1. Defining a Material Contract Breach
2. Early Contract Breaches
3. Actions That Constitute Material Breaches

A material breach clause sample refers to an example of a contract breach where a party doesn't respect the contract terms, damaging the other party. The injured party has the right to sue in return and ask for compensation, even if the damage is minimal. Such an instance would be, for example, a sales professional who has not received a due $120 commission. This person would have the right to pursue legal action and receive the money he or she is owed.

Defining a Material Contract Breach

If the claim is valid, no matter the size of the damages, allowing the damaged party to actually cancel the contract requires a significant amount of damages. A material breach is a situation when a party's actions go against a major clause in the contract, causing considerable damage and allowing the other party to seek termination of the agreement.

Typically, the court of law considers the following factors:

  • The difference between the injured party's reasonable expectations and the actual outcome.
  • How close the compensation offered to the injured party for his or her losses is valued, compared to the actual damages made.
  • The probability that the party that caused the damage will take measures to resolve its issues with respecting contracts.
  • How the behavior of the damaging party goes against morality and good practice standards.

Early Contract Breaches

In the initial stages of the relationship between two parties, even minor breaches of the contract's clauses may constitute a valid enough reason for the termination of the contract. The main reasoning for that is the likelihood that, if the relationship started on such bad terms, it is very unlikely that the situation will significantly improve in the future. Also, the two parties haven't yet invested time and resources in the agreement.
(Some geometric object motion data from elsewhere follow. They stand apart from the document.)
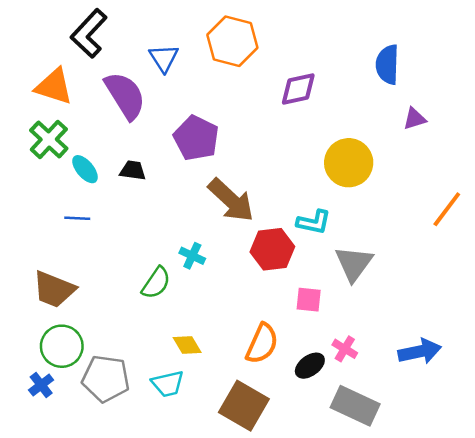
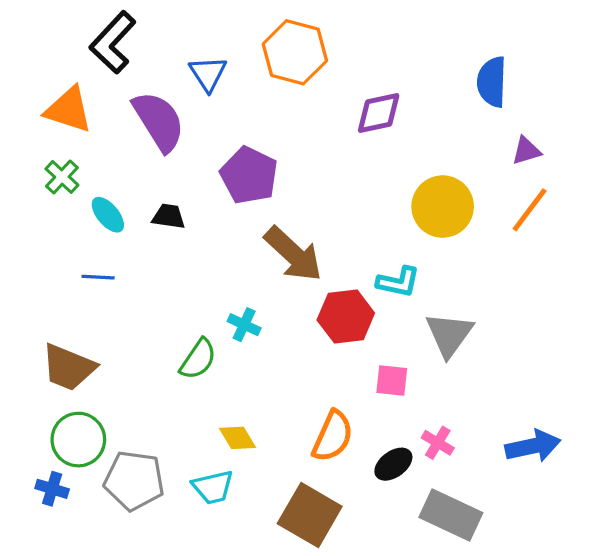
green cross: (49, 139) -> (62, 177), size x0.7
orange line: (447, 209) -> (530, 210), moved
blue cross: (41, 385) -> (52, 489), turned -35

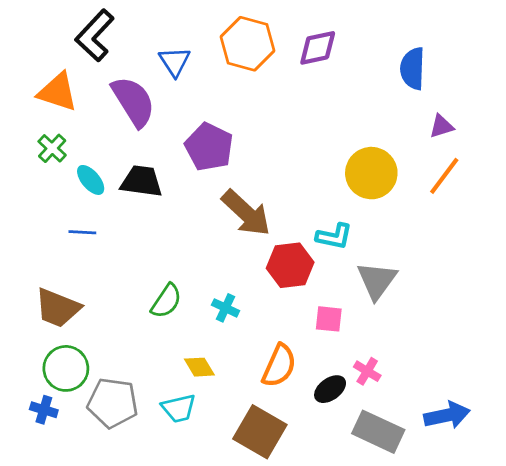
purple diamond: (379, 113) -> (318, 48), moved
black trapezoid: (169, 216) -> (142, 181), size x1.5
cyan cross: (244, 325) -> (225, 308), moved
blue arrow: (533, 446) -> (447, 415), moved

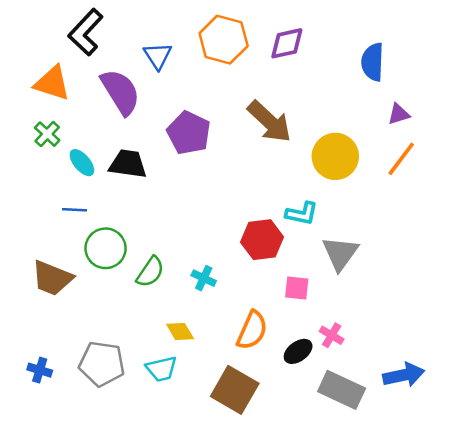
brown arrow: (246, 213) -> (269, 122), moved
green circle: (66, 368) -> (106, 248), moved

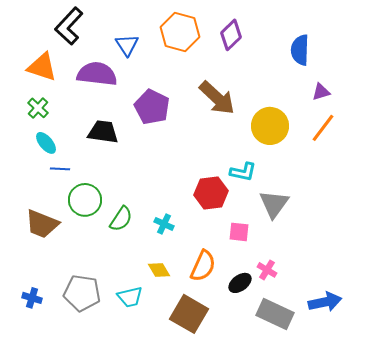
purple diamond: (287, 43) -> (231, 35), turned -32
purple semicircle: (120, 92) -> (97, 74), turned -51
cyan ellipse: (82, 163) -> (46, 143), moved
yellow diamond: (180, 332) -> (159, 270), moved

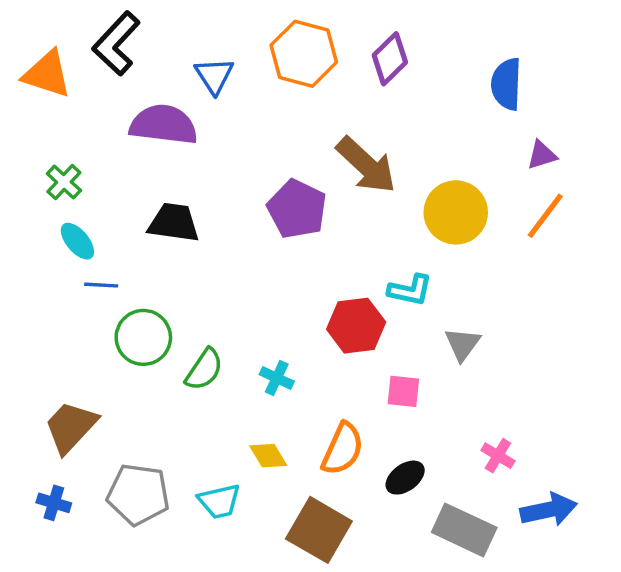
orange triangle: (42, 67) -> (47, 74), moved
purple pentagon: (152, 107) -> (297, 209), moved
gray triangle: (274, 204) -> (462, 344), size x0.7
brown trapezoid: (42, 224) -> (71, 427), moved, turned 111
pink cross: (267, 270) -> (498, 456), moved

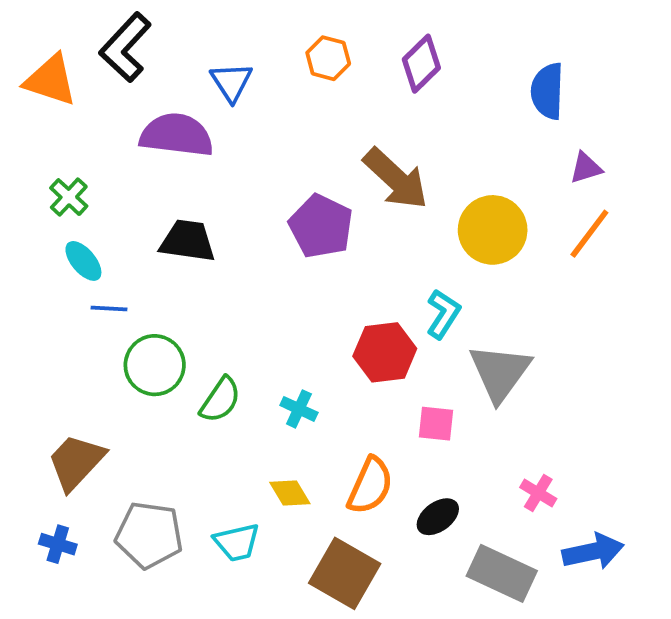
orange hexagon: (304, 54) -> (328, 58), size x0.6
cyan L-shape: (410, 290) -> (443, 314), turned -69
gray triangle: (462, 344) -> (500, 372), size x1.6

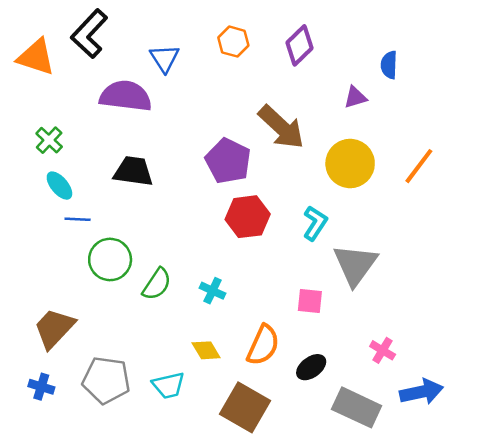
blue semicircle: (547, 91) -> (389, 65), size x0.7
purple triangle: (586, 168) -> (355, 97), moved
red hexagon: (385, 352) -> (248, 217), moved

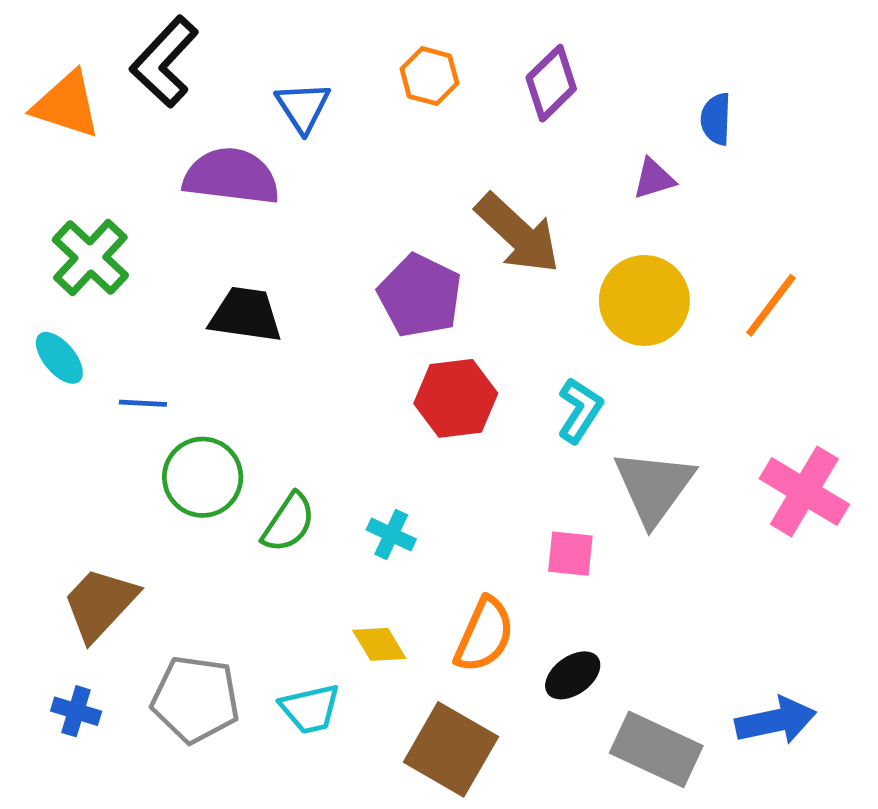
green cross: (49, 140) -> (90, 258), size x1.5
cyan ellipse: (59, 186) -> (59, 358), moved
pink cross: (383, 350) -> (804, 492), moved, size x1.8

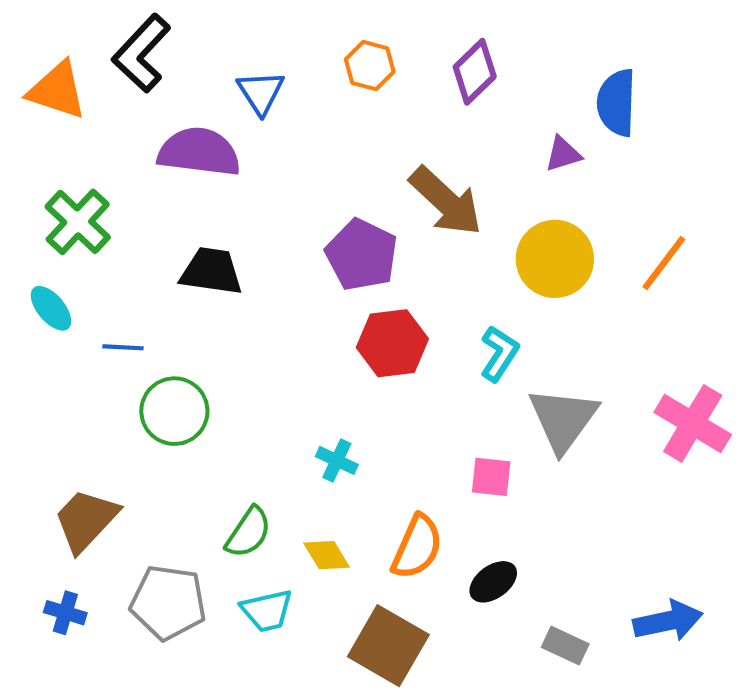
blue semicircle: (716, 119) -> (617, 103), size x1.5
green semicircle: (289, 523) -> (248, 532), moved
gray rectangle: (656, 749) -> (565, 646), size x0.6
For example, if a sales professional associates with a sales organization and breaks an agreement clause in the first month of partnership, the organization is entitled to immediately cancel the entire contract. In this situation, such a breach would be a clear sign that the professional will not have a productive relationship with the sales organization in the long-term future. They also haven't collaborated enough to have future earnings depending on their collaboration.

If the two parties have collaborated well over a significant period of time, a single breach of the less crucial clauses in the contract would likely not be grounds for termination. If a sales professional wrongfully reports sales numbers to a sales organization one time, three years into their collaboration, the time and resources invested by both parties in all that time is enough for this isolated incident to be forgotten.

Much stricter rules are applied when it comes to exclusivity clauses. In collaborations between sales professionals and sales organizations, typically a break of the exclusivity clause results in immediate cancellation of the agreement. Even if the two parties have collaborated for a long time, if the agent breaks the exclusivity clause and works with a different organization, the law fully backs the immediate termination of the contract.

Actions That Constitute Material Breaches

Many contracts for sales agents clearly specify what can be considered a material breach. Some of the specified breaches are the breaking of credit card regulations, any attempts to fraud, and the violation of an exclusivity clause. Any sales agent should carefully revise his or her sales agreement to make sure that they are not breaking any clauses that may constitute material breaches. The main risk from a sales professional's perspective is that the sales organization will have the right to withhold any owed commissions even if it hasn't sustained any financial damages.

To protect against giving the sales organizations too much leeway in deciding what constitutes a material breach, sales agents should insist on having clear definitions of material breaches written in the sales agreement. Even if the breach causes a financial loss for the sales organization, the agent should have a clause in his or her contract that allows the payment of the damages, either directly or through sales commissions. Once the damage has been fully covered, the collaboration between the two parties can go on.